Hugh moved slightly, though probably not. I was crying fairly hard by now and the world trembled before me like so much jelly on a spoon.

“Oh look,” said Ingrid, in the voice of a mother showing her child a nest of newborn sparrows. The driver of the van had stopped his advance toward the body. He was shaking his head and glaring at Hugh’s body, wondering, I suppose, how that alien sack of blood could have been dropped before his wheels, exploding in the center of his consciousness, threatening his job, taking food off his family’s table.

“Don’t touch him, don’t touch him,” someone was saying. I turned around. A tall bearded black man wearing a sailor’s cap was pushing his way through the crowd. “Make way, goddamnit, make way.” He looked terribly competent, relaxed, trustworthy—perhaps someone who’d learned first aid in the Navy, or the mysteries of ancient healing on a distant island. The black man placed his hands on my shoulders and gently moved me out of his way. He pointed to Ingrid and said, “You got to give him room to breathe, darling.”

Ingrid shook her head and smiled at the man. “How can I?” she said. She indicated Hugh’s body with a shrug and now for the first time I looked closely at what it had endured. The length of it was covered in blood; it looked more like a casualty of war than an auto accident. In the center of his body, Hugh’s clothes seemed to float, like leaves in a stream. His arms were thrown over his head in angles that unbroken bones could never have described. The darkest strip of blood was right at his throat; it seemed that the wheels had run over his neck, and if we were to try to lift him we’d risk separating his head from his body.
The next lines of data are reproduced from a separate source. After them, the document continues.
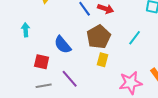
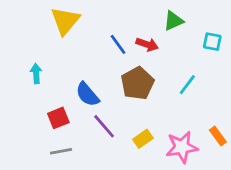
yellow rectangle: (103, 60) -> (143, 139), moved, turned 40
red square: (42, 62) -> (58, 118), turned -35
purple line: (70, 79) -> (104, 126), moved

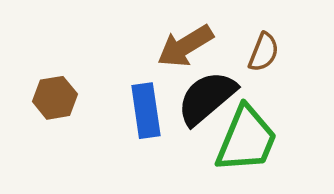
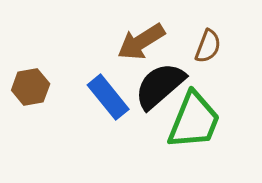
blue rectangle: (146, 111) -> (108, 97), turned -30

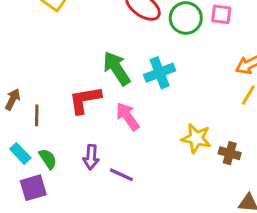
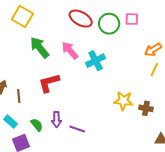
green arrow: (117, 68) -> (40, 47), moved
pink arrow: (128, 116) -> (70, 50), moved
green semicircle: (48, 159) -> (37, 125), moved

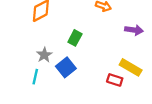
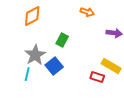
gray star: (44, 55) -> (35, 55), size x1.5

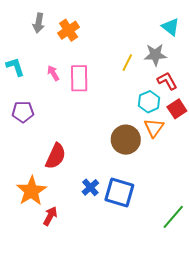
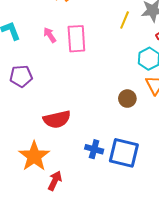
brown circle: (126, 140) -> (127, 99), size x0.6
red semicircle: (56, 156) -> (57, 119), turned 56
blue cross: (90, 187) -> (94, 149), turned -30

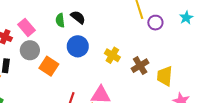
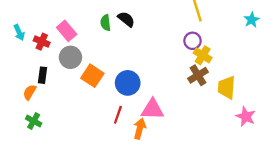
purple circle: (155, 23) -> (192, 41), moved
blue circle: (78, 46) -> (128, 83), moved
yellow cross: (112, 55) -> (203, 55), moved

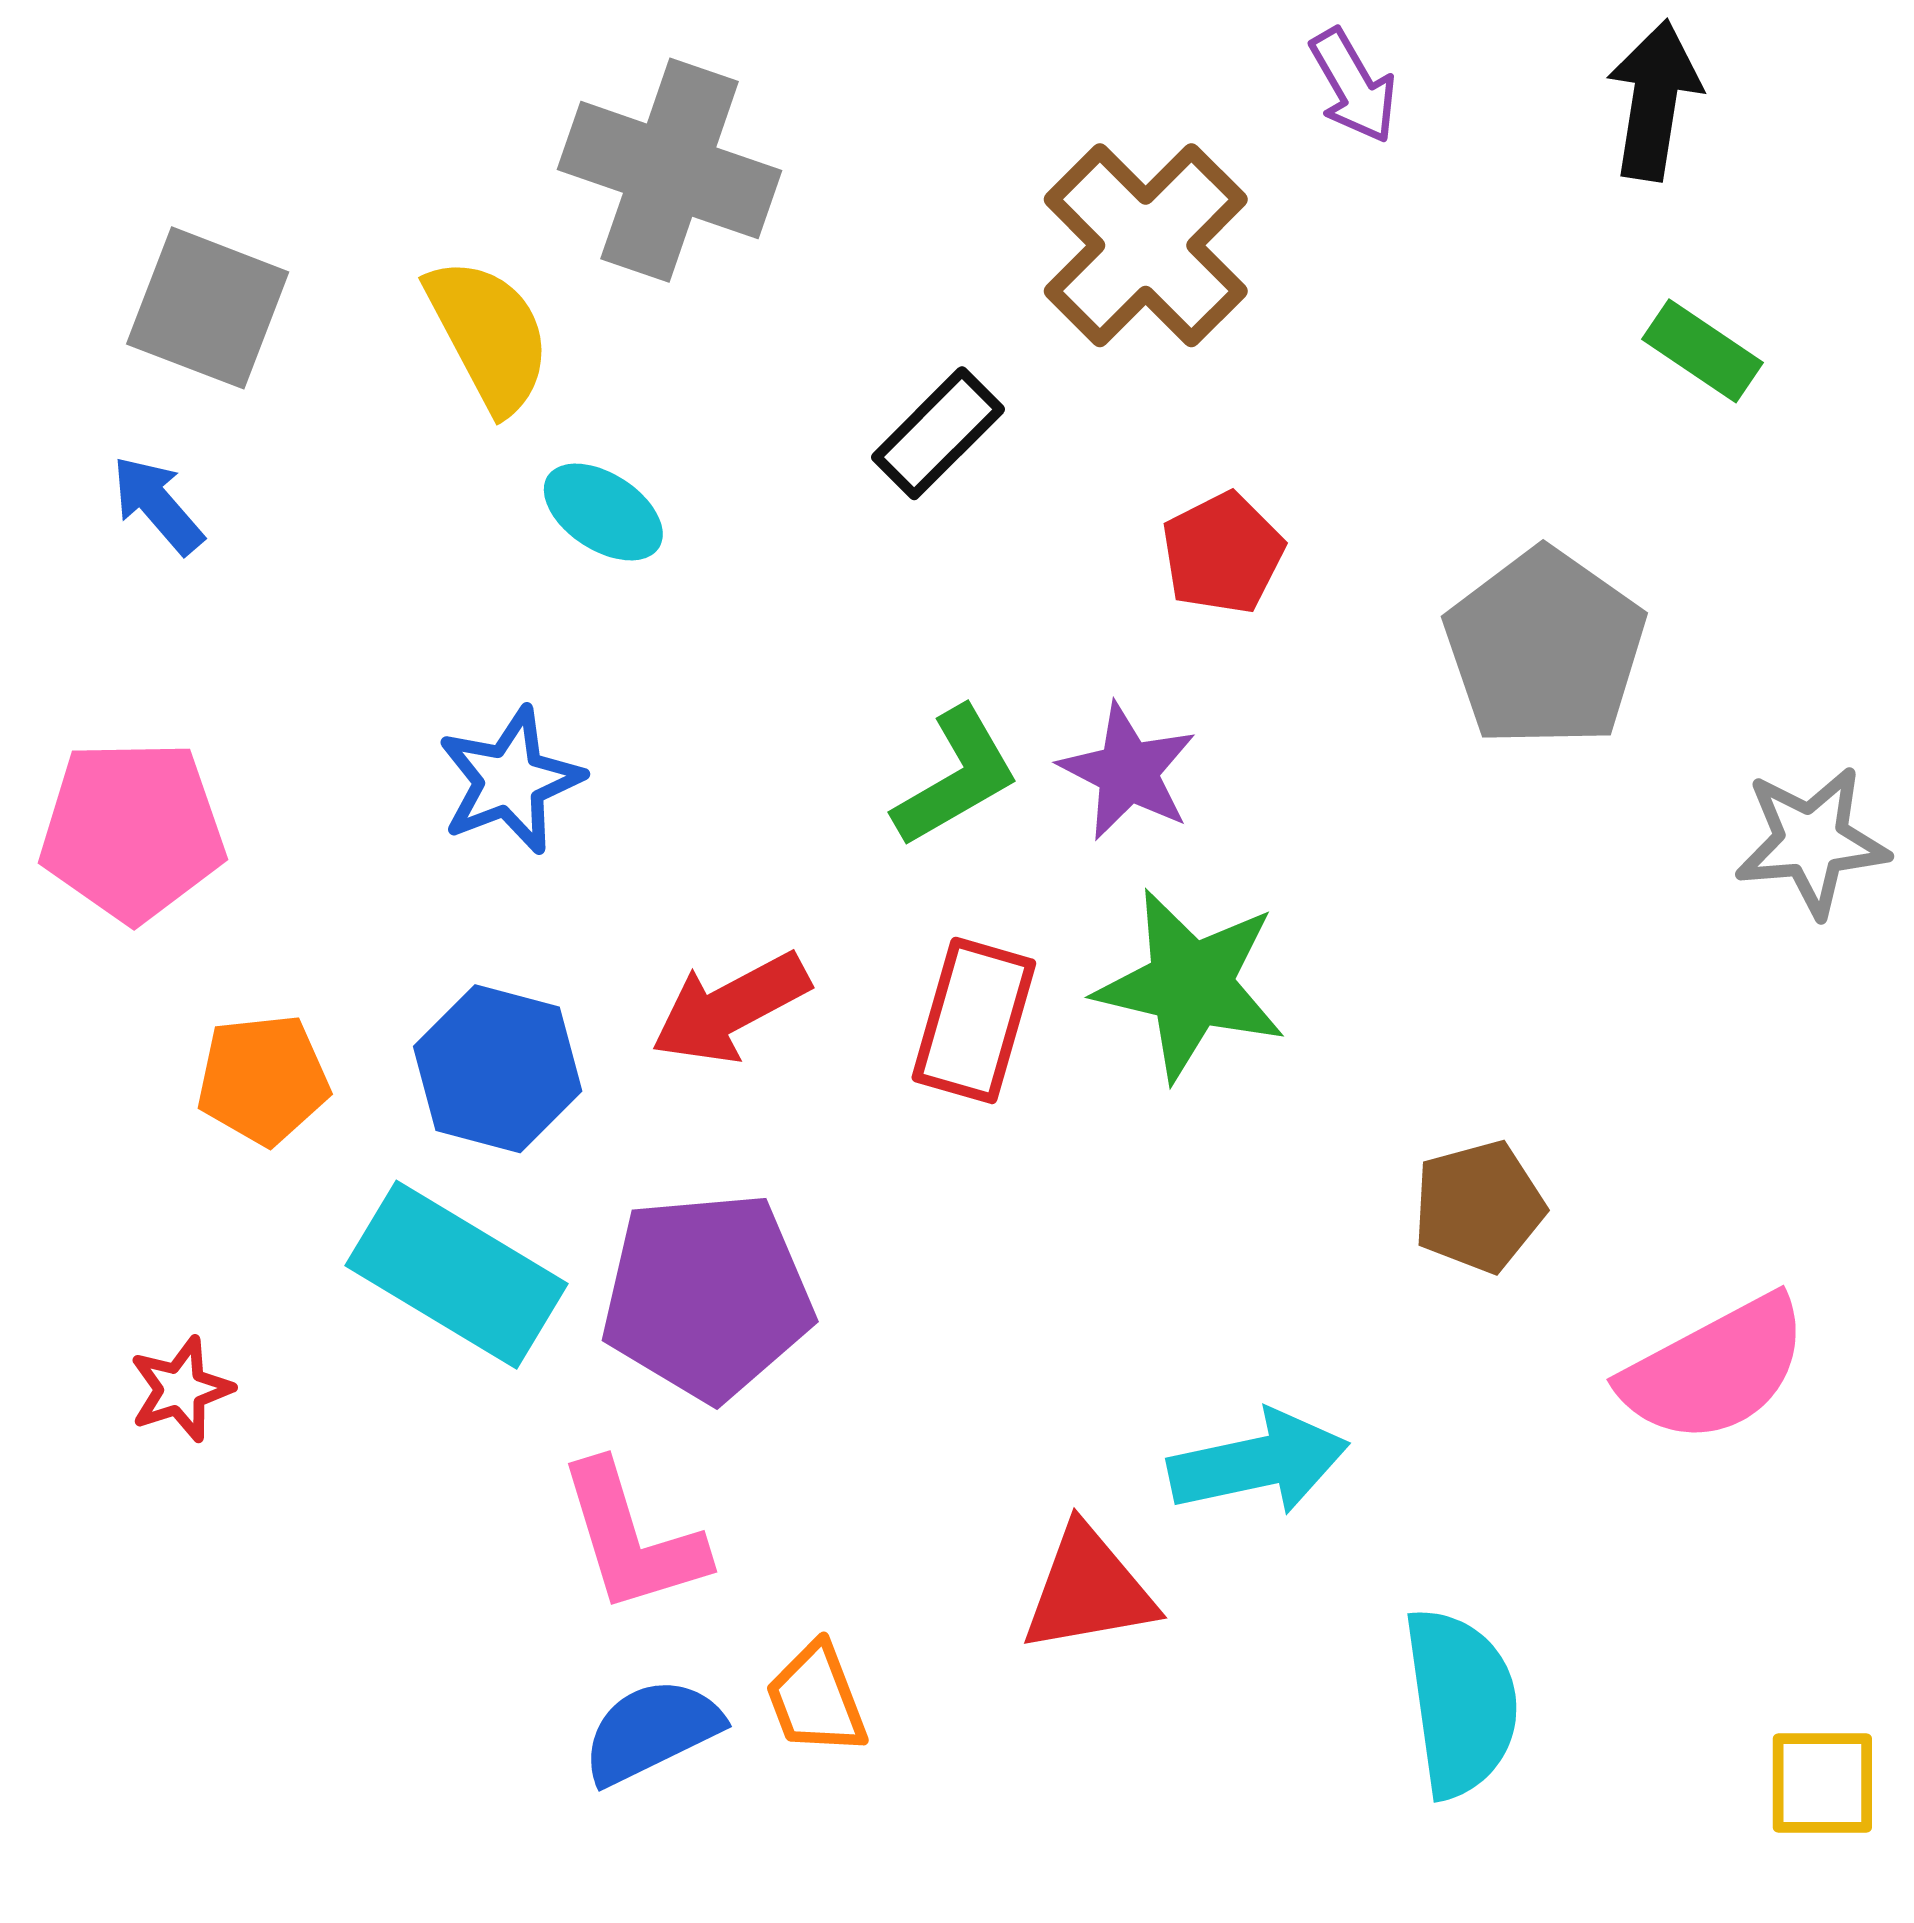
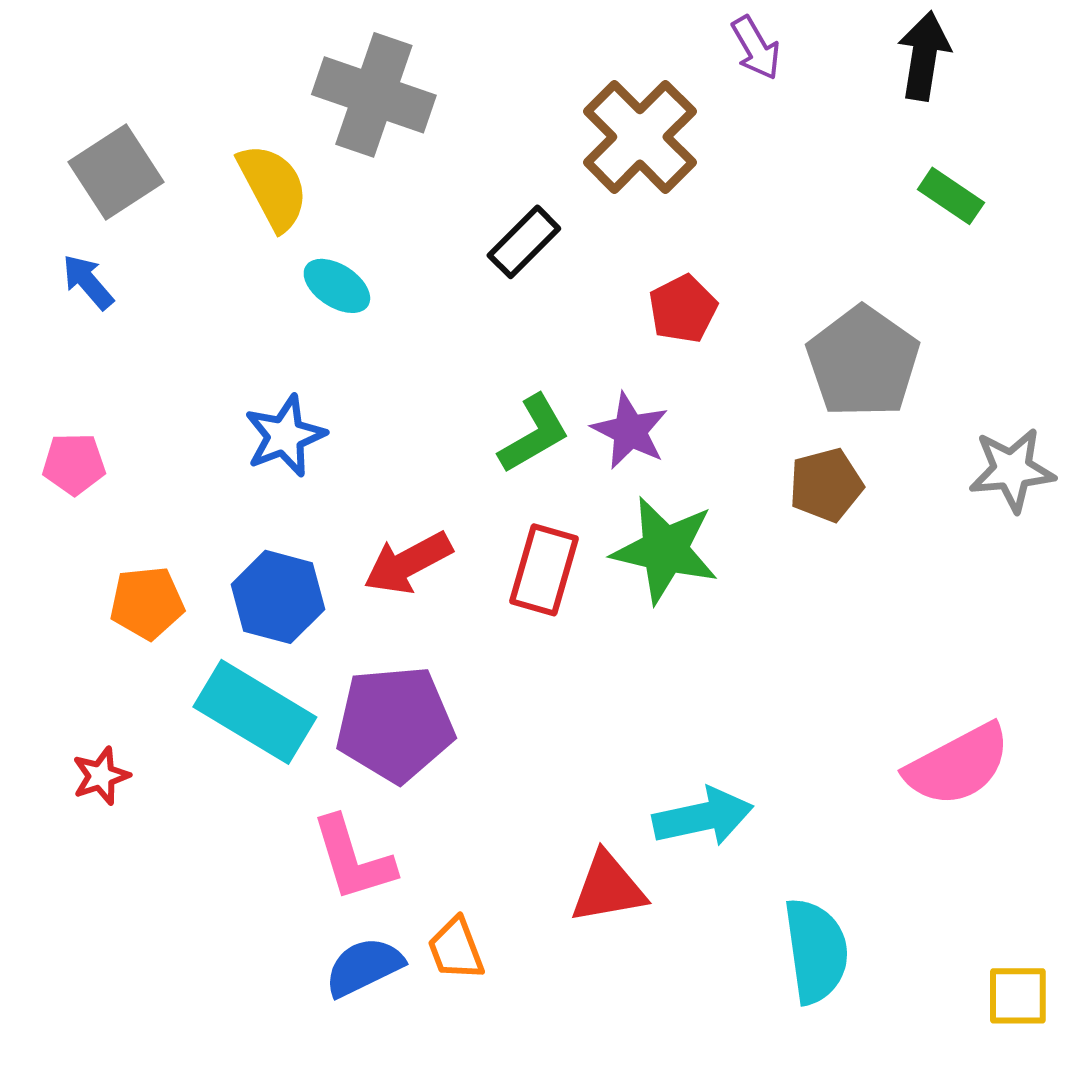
gray square: (208, 308) -> (116, 172), turned 36
pink pentagon: (132, 831) -> (74, 464), size x0.6
brown pentagon: (1479, 1207) -> (826, 485), moved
The black man trod workman-like through the blood and crouched at Hugh’s corpse. Ingrid held onto this stranger’s arm, half to keep him away from Hugh, half to connect herself to something living.

“He’s dead,” the driver of the van said. He was standing next to me.

“He was dead when you hit him,” I said. “A cab hit him first.”

The driver of the van nodded.

“He’s breathing,” the black man said, looking up with a radiant smile. It had never even occurred to me, until that moment, that he was out of his mind. “Does anyone here have a silver dollar? Or anything that’s unalloyed silver?” He thrust his long bony hand out. “Give me silver,” he said in an entirely reasonable voice.

Ingrid got up slowly. Her eyes were half-lidded and her lips were parted: a combination of shock and nausea.

“This man is alive and I can save him,” the black man said.

Ingrid shuffled away, shaking her head. When she turned to face the black man again, she was standing next to me. Sweat was pouring off her; her breath wheezed at the back of her throat.

“Be careful,” I said. “That guy seems crazy.”

“That man,” she said, pointing to Hugh. “That man is my husband.” She closed her eyes and I took her arm.

“Life is eternal,” the black man was saying. “It cannot be terminated. It dies from neglect because we are ignorant. The spark of life is an electrical charge that can be rejuvenated over and over if we act with God’s speed.” He was kneeling in Hugh’s blood, supporting himself with one hand resting on Hugh’s hip bone, and emptying out his own pockets. “I have no silver coins. I’ll use three dimes.” He placed a dime on both of Hugh’s eyes and a third dime in the center of Hugh’s forehead. Though the top part of Hugh’s face was unmarked, he was bleeding from the skull and his honey-colored hair was growing dark, from the center out, like those flowers that are stained most vividly at the stamen.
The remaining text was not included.